Lake in Washington, United States

Opal Lake, also known as Necklace Valley Lake 3, is a freshwater lake located on the western region of the Alpine Lakes Wilderness, in King County, Washington. The lake is connected by stream to Emerald Lake and Jade Lake, which form together the Neckelace Valley Lakes. Opal Lake and its surrounding lakes and peaks are a popular area for hiking, swimming, and fishing Rainbow trout. Self-issued Alpine Lake Wilderness permit required for transit within the Necklace Valley area.

==History==
Opal Lake is one of the Necklace Valley Lakes, which includes nearby Jade Lake and Emerald Lake. The lakes form a topographic sequence that reminds of a necklace, hence the name makes reference to a necklace strung with streams in between.
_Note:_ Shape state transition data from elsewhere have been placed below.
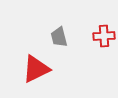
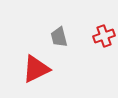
red cross: rotated 15 degrees counterclockwise
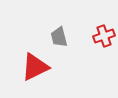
red triangle: moved 1 px left, 2 px up
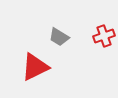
gray trapezoid: rotated 45 degrees counterclockwise
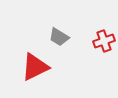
red cross: moved 5 px down
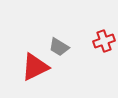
gray trapezoid: moved 10 px down
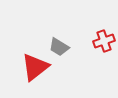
red triangle: rotated 12 degrees counterclockwise
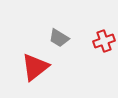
gray trapezoid: moved 9 px up
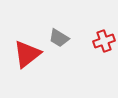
red triangle: moved 8 px left, 13 px up
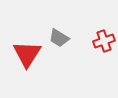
red triangle: rotated 20 degrees counterclockwise
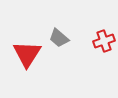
gray trapezoid: rotated 10 degrees clockwise
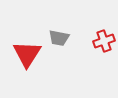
gray trapezoid: rotated 30 degrees counterclockwise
The Necklace Valley was the site of mining, camping sites on Opal Lake and surrounding sites still contain mining instruments and remnants of mining activity.

==Location==
Access to Opal Lake and other Necklace Valley Lakes is through Necklace Valley Trail #1062. The trailhead is approximately 4.5 miles into Forest Road 68, east of the Skykomish Ranger Station. The trail mostly follows the East Fork Foss River until it reaches the granite slopes of Necklace Valley. The trail is approximately 9 miles until it ends in Opal Lake by interruption from massive shattered granite boulders, calved off the sheer granite cliffs at the base of the valley. In between the granite cliffs, each lake connects to the next by small meadows where camping sites are located.